Music can be repented of for two reasons. The more obvious would be the intellectual musical attempts to declare the world to be a different kind of place than God created it to be. The music of Schoenberg and John Cage should be placed in this category.
Another form of repentance would be for thinking that any piece of music, provided you like it, should be suitable for any occasion. But the Bible teaches in multiple ways, that music is designed to accompany, and therefore there is one kind of music for mourning and another kind for dancing. There is music for worship, and there is music to get your guests chattering.

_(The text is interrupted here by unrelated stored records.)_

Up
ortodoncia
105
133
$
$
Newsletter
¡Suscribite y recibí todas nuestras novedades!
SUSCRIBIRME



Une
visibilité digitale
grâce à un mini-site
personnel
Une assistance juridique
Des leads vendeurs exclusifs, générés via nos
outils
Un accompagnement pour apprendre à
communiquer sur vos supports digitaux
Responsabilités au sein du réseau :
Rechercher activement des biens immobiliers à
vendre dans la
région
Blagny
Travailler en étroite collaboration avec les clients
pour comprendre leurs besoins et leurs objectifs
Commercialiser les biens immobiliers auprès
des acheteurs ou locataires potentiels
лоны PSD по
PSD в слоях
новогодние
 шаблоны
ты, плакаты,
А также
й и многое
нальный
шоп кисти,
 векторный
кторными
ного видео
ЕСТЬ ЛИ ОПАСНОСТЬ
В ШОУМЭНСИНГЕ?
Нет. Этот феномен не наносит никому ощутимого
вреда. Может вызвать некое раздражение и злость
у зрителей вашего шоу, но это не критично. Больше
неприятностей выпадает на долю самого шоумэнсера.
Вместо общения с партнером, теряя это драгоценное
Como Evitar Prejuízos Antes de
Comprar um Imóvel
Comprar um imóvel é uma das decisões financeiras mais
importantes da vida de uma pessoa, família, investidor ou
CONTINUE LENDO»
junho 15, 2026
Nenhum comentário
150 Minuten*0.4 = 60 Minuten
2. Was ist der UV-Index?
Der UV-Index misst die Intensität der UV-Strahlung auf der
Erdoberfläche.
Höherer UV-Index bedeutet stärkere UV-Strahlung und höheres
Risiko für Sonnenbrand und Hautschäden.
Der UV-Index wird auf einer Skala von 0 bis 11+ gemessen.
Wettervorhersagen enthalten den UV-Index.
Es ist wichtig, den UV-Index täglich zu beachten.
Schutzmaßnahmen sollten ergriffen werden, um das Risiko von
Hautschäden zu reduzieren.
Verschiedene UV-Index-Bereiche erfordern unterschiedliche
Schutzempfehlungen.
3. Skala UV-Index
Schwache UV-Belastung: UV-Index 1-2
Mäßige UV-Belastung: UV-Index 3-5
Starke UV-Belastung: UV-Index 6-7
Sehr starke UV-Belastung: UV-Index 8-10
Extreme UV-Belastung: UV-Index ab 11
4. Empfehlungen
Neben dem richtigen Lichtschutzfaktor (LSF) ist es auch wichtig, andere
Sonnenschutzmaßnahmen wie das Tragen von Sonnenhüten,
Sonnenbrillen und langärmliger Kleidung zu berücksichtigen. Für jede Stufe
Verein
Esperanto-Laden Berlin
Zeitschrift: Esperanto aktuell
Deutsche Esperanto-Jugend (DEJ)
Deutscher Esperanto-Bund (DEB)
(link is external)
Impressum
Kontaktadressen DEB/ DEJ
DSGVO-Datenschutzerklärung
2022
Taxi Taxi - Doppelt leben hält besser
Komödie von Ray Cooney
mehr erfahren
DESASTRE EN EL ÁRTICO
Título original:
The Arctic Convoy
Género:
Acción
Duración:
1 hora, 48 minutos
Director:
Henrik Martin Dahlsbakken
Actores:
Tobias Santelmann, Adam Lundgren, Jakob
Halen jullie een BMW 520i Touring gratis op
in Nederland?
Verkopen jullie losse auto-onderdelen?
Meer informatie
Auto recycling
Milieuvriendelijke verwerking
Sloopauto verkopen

Music you can grow from is probably the kind of music you naturally gravitate to. Musically, it is not in rebellion against God—no non-Euclidian scales, everything is tonal, the rhythms are . . . rhythmical, and so forth. But in these days of mass production, most of it is pretty forgettable, and can almost be thought of as a consumption item. It is not sin, any more than Kraft Mac n’ Cheese in a box is sin. But if you are still having that for every dinner fifteen years from now, it would be hard to escape the conclusion that you married the wrong person. With the musical equivalent, the lyrics are trite and the melodic hooks are, if possible, even more trite. This is true of most popular music, but not all of it of course. Young people, if you like what you like, find the good stuff there, study it, think it through. Above everything else, do not define the “good stuff” as that which is currently hot.
What we want the music of the church to do is provide two things—a sense of the need for diverse music for diverse occasions, and an example of the kind of music that we should long to grow up into. What will music be like when it matures? What will music be like in the resurrection?